原稿

原稿

「マトリックスの真実」「おカネの真実」「空前絶後の社会運動」「志の世界」「大震災の前線」「右傾化選挙の中で」
世の中の根本的な仕組み、神とは、支配とは、おカネとは、社会とは、人間とは、・・・根源から、そして、前線から、書きました。
読んで面白いと思った方は、どんどん転送やコピー配布をして頂ければ幸いです。


2013/04/16

『逝きし世の面影』抜粋③

欧米人観察者の眼には、日本人はいたって宗教心の薄い民族にみえた。一八九五(安政六)年、江戸を訪れたヴィシェスラフツォフは言う。「日本人はまるで気晴らしか何かするように祭日を大規模に祝うのであるが、宗教そのものにはいたって無関心で、宗教は民衆の精神的欲求を満足させるものとしては少しも作用していない。それに反して迷信は非常に広く普及していて、お守りとか何かの象徴を住居その他につけるのがごく普通になっている。病魔を遠ざけるために家の扉に蟹を釘で止めたりするかと思うと、好運の日、不運の日があって、船乗りは暦でどの方角を避けるべきか前もって調べた上でないと港を離れない。寺社には老女と子供しかおらず、老女が祈っている間、子供の方はお祈りや念仏が唱えられているというのに、大声をあげて遊び回っている」。

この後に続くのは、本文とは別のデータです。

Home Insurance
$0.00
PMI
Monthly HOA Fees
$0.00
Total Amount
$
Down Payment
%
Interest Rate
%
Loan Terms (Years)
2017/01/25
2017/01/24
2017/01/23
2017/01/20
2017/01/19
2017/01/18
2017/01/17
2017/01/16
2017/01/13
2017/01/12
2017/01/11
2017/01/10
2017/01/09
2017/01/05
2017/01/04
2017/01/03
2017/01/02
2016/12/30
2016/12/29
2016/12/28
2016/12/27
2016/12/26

... ベルクによれば「教養ある日本人は、本当は仏教とその僧侶を軽蔑している。・・・・・・それは、下層階級と同じように僧侶のばかばかしいいかさま説法の対象となるのは、威信を下げると彼らが思っているからである」。ハリスは一八五七年五月の日記に書く。「特別な宗教的参会を私はなにも見ない。僧侶や神宮、寺院、神社、像などのひじょうに多い国でありながら、日本ぐらい宗教上の問題に大いに無関心な国にいたことはないと、私は言わなければならない。この国の上層階級の者は、実際はみな無神論者であると私は信ずる」。

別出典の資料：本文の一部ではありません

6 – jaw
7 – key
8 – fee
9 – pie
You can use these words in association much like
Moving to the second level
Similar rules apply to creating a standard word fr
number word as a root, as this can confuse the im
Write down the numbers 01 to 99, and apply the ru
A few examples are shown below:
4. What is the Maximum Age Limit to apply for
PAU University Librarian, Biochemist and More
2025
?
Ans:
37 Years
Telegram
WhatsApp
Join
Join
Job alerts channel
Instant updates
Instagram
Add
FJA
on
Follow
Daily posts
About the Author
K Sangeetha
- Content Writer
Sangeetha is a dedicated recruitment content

一八七一(明治四)年来日したヒューブナーは池上本門寺を訪れ、その建築の優美に感動したが、付添いの政府役人は「煙管を口にしたまま境内にずかずか入り込み、笑ったり喋ったり、大声で僧侶や仏をからかったり」していた。
「宗教心は消え失せかけている。朝晩、日の出と日の入りに家を出て太陽に平伏するのは、もう老婆しかいないのだ。・・・・・・宗教行事や迷信は腐るほどあるのだが、上流階級や知識人階級では、信仰心も宗教心も全く欠如している。・・・・・・私はこの国の有力者たちに信仰を持っているかどうか幾度も尋ねてみた。するといつも判で押したように、彼らは笑いながら、そんなことは馬鹿らしいと答えるのだ」。

カッテンディーケも「日本人ほど寛容心の大きな国民は何処にもない」と感じた。「もし日本人が、歴史上キリスト教徒のことについて何も知らないならば、彼らは平気で日本の神様の傍らにキリストの像を祭ったであろうと私は信ずる」。スミス主教は長崎滞在中、崇福寺に寄宿したのだが、スミスがもっと広い空間がほしいというと、住職はいともあっさり隣接した仏間から仏像を撤去してくれた

全国を通じてどんな僻地山間にも見受けられる厖大な数の自社と住民の関係、とくにその祭礼のありかたを一見したとき、彼らの喉を突いて出たのは「日本では宗教は娯楽だ」という叫びだった。オールコックは言う。「宗教はどんな形態にせよ、国民の生活にあまり入りこんでおらず、上層の教養ある階級は多かれ少なかれ懐疑的で冷淡である。彼らの宗教儀式や寺院が大衆的な娯楽と混じりあい、それを助長するようにされている奇妙なやりかたこそ、私の確信を裏づける証拠のひとつである。寺院の境内では芝居が演じられ、また射的場や市や茶屋が設けられ、花の展示、珍獣の見せ物、ベーカー街のマダム・タッソー館のような人形の展示が行われる。こういった雑多な寄せ集めは、敬虔な感情や真面目な信仰とほとんど両立しがたい」。もろん彼は浅草のことを言っているのだ。バードはもっと簡潔に断定する。「私の知る限り、日本人は最も非宗教的な国民だ。巡礼はピクニックだし、宗教的祭礼は市である」。

『逝きし世の面影』抜粋②

リンダウがいうように、日本の女に裸に対する羞恥心が薄いのは、彼女らが恥知らずということではなかった。そのことをよく理解したのは、何ごとにつけ日本の事象に讃嘆を惜しまなかったギメである。彼はいう。「無作法を意識せず、ショッキングであることを知らない、罪以前のイヴたちが相手にされていたのだ。そこで紳士たちの好奇心にかられたまなざしと、(外国人の)レディたちのおびえた叫び声が、今まで知られていなかった罪を明かしているのである。私ははっきりと言う。羞恥心は一つの悪習である、と。日本人はそれを持っていなかった。私たちがそれを彼らに与えるのだ」。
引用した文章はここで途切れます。